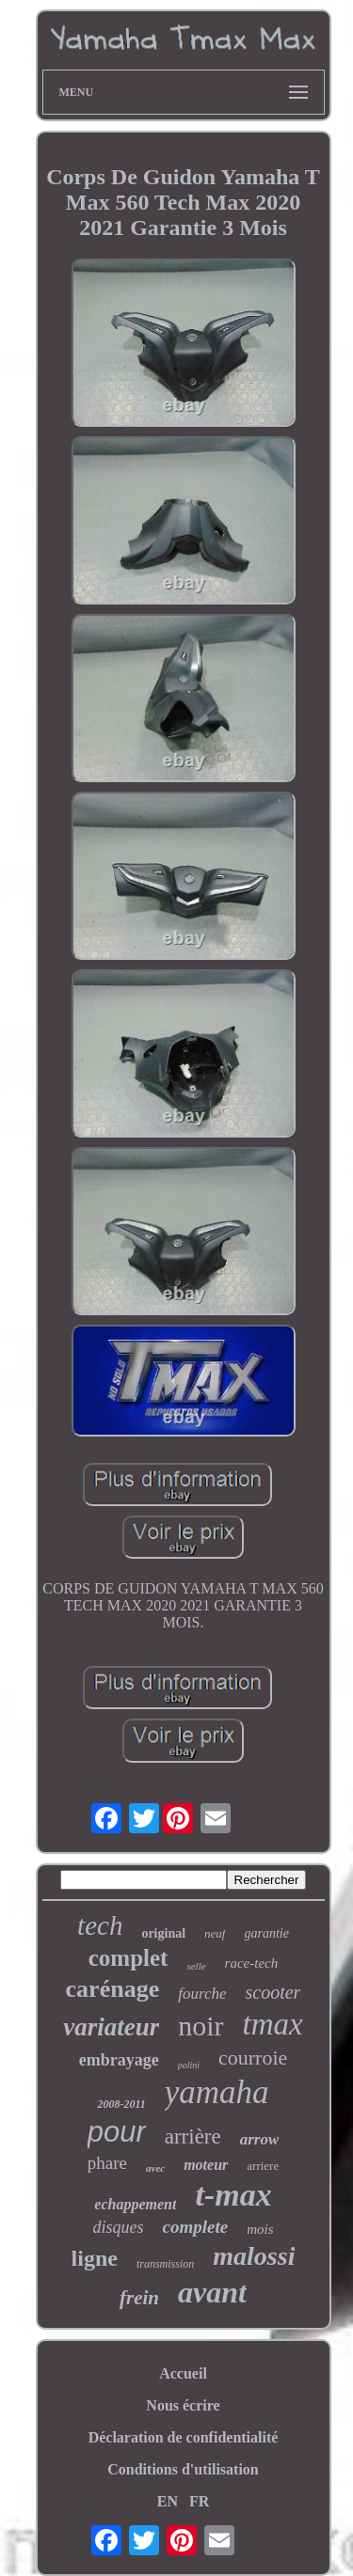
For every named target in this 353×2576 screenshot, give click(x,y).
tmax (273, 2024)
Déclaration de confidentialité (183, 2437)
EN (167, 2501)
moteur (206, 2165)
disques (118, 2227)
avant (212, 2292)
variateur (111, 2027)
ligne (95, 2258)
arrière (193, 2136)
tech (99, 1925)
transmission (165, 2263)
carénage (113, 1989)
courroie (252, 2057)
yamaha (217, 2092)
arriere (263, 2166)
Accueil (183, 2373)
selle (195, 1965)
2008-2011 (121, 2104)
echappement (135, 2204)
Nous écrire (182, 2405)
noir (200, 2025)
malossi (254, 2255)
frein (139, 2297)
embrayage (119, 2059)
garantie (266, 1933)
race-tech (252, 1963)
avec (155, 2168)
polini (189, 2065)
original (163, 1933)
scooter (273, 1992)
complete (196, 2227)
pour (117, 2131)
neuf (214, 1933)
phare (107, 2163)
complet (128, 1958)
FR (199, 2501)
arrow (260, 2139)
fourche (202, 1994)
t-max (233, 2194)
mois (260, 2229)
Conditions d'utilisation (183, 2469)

————————

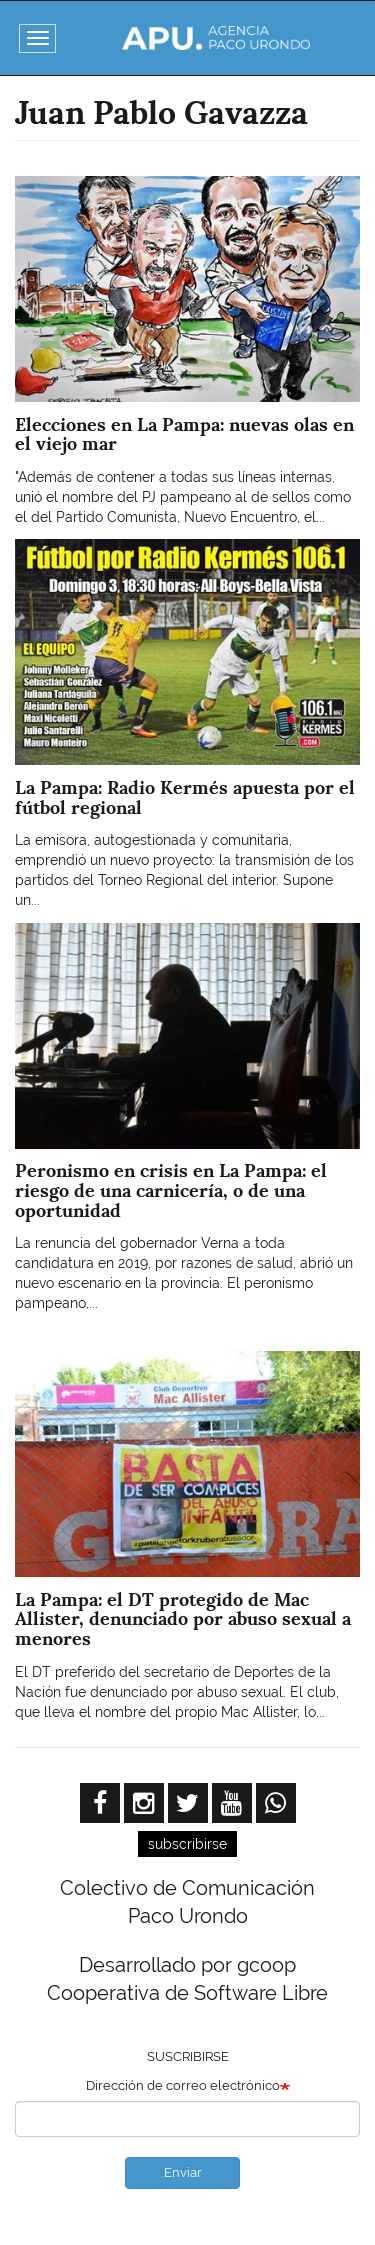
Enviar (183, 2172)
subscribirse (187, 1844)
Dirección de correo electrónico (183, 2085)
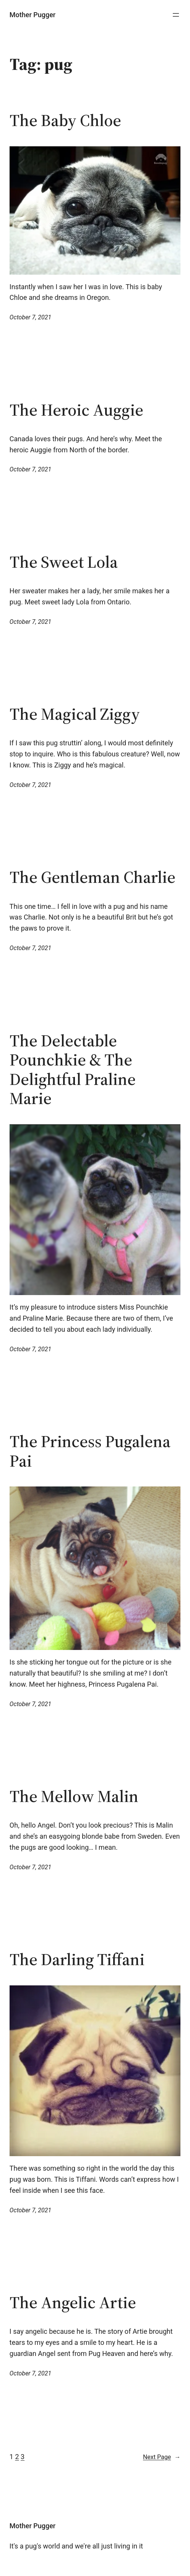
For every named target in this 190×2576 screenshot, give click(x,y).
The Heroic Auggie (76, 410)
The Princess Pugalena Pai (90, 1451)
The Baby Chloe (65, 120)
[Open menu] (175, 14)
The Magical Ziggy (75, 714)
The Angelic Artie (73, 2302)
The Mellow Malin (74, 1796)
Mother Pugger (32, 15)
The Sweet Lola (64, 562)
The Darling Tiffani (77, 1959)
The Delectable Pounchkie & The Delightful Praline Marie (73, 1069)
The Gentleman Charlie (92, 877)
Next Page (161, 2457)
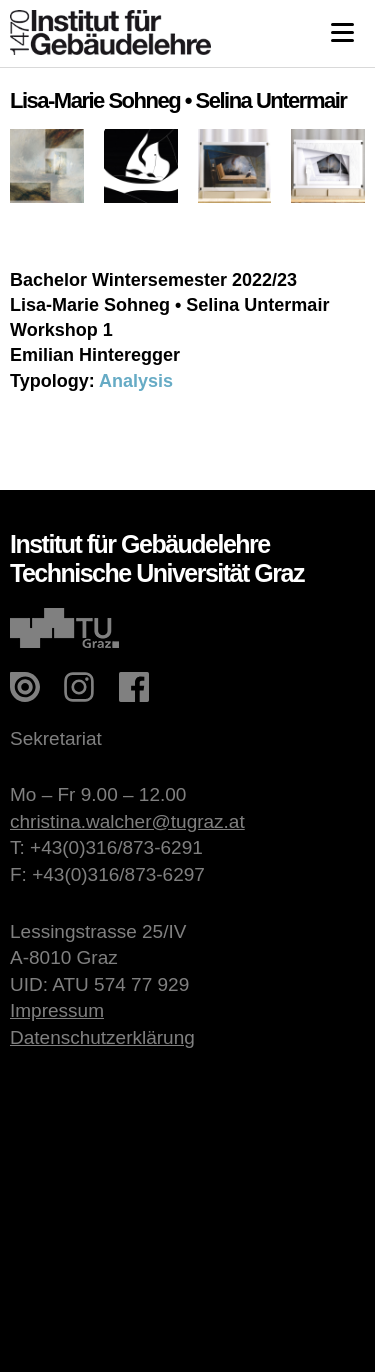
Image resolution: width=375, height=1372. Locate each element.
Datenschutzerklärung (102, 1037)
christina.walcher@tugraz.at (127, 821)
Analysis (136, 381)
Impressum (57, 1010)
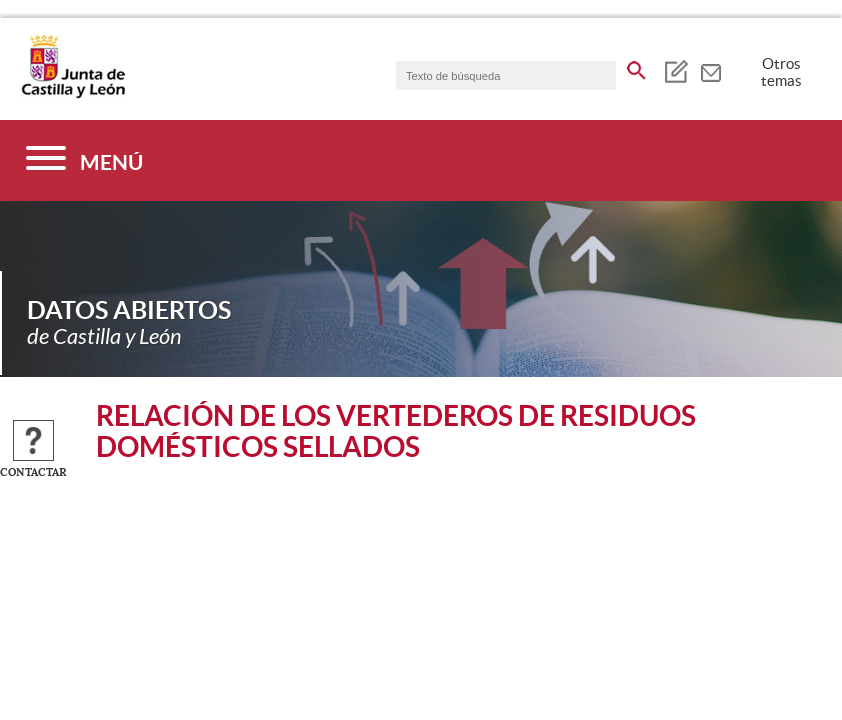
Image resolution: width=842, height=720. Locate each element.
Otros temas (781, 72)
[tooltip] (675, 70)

————————

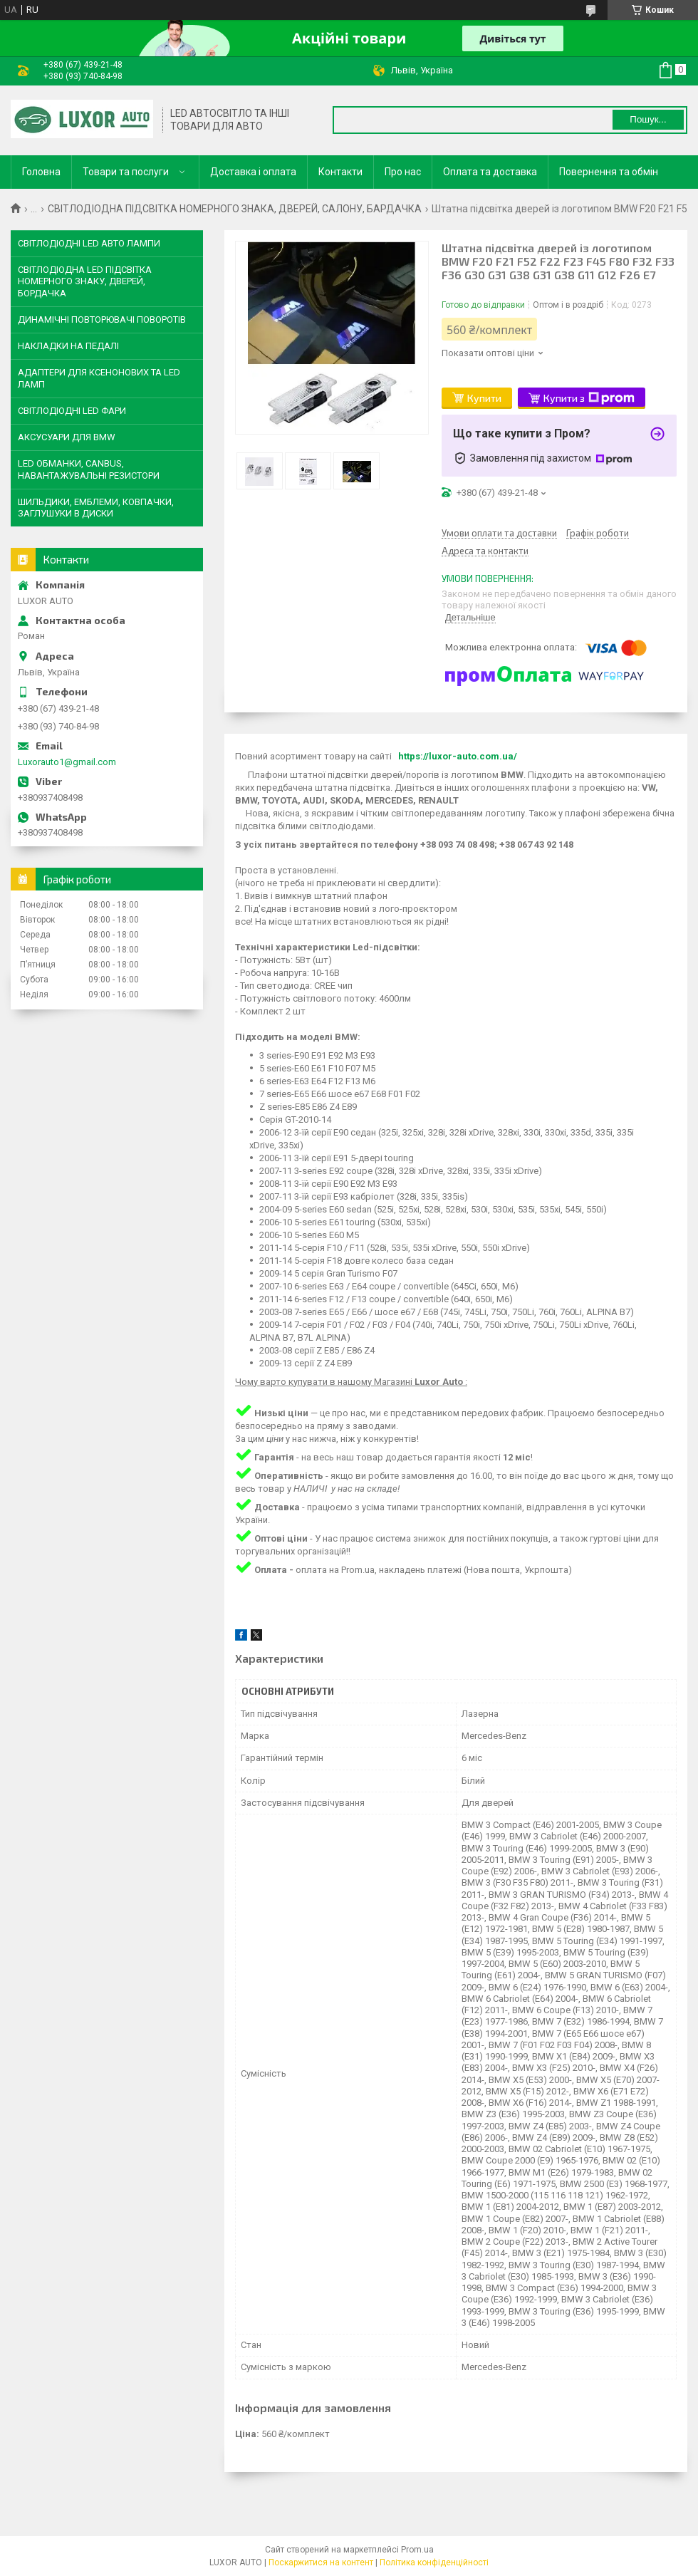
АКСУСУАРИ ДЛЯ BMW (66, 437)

————————

Work to complete: Gather each line from the listing above that holds "height".

Response:
Image resolution: width=375, height=1372. Locate each element.
Image resolution: width=842, height=720. Locate each element.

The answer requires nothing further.